--- WHAT TO WORK ON ---
Find every line in the records below that holds the word "селезень", and copy it out.

>>>>>

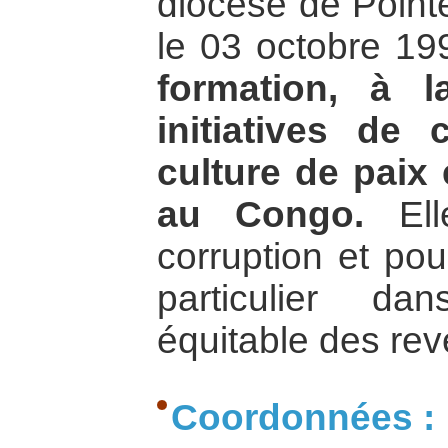
diocèse de Point
le 03 octobre 19
formation, à l
initiatives de 
culture de paix 
au Congo.
Ell
corruption et pou
particulier dan
équitable des rev
Coordonnées :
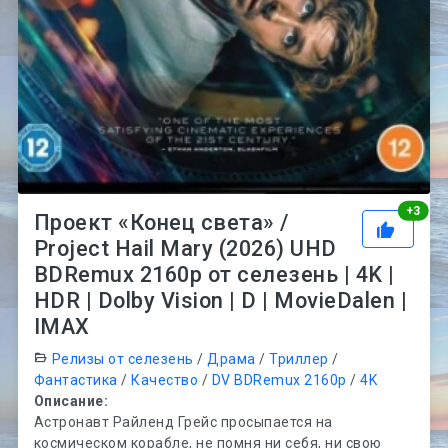
Рей
+
3
Проект «Конец света» /
Project Hail Mary (2026) UHD
BDRemux 2160p от селезень | 4K |
HDR | Dolby Vision | D | MovieDalen |
IMAX
Релизы от селезень
/
Драма
/
Триллер
/
Фантастика
/
Качество
/
DV BDRemux 2160p
/
4K
Описание:
Астронавт Райленд Грейс просыпается на
космическом корабле, не помня ни себя, ни свою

<<<<<

--- RESPONSE TO THE EXERCISE ---
BDRemux 2160p от селезень | 4K |
Релизы от селезень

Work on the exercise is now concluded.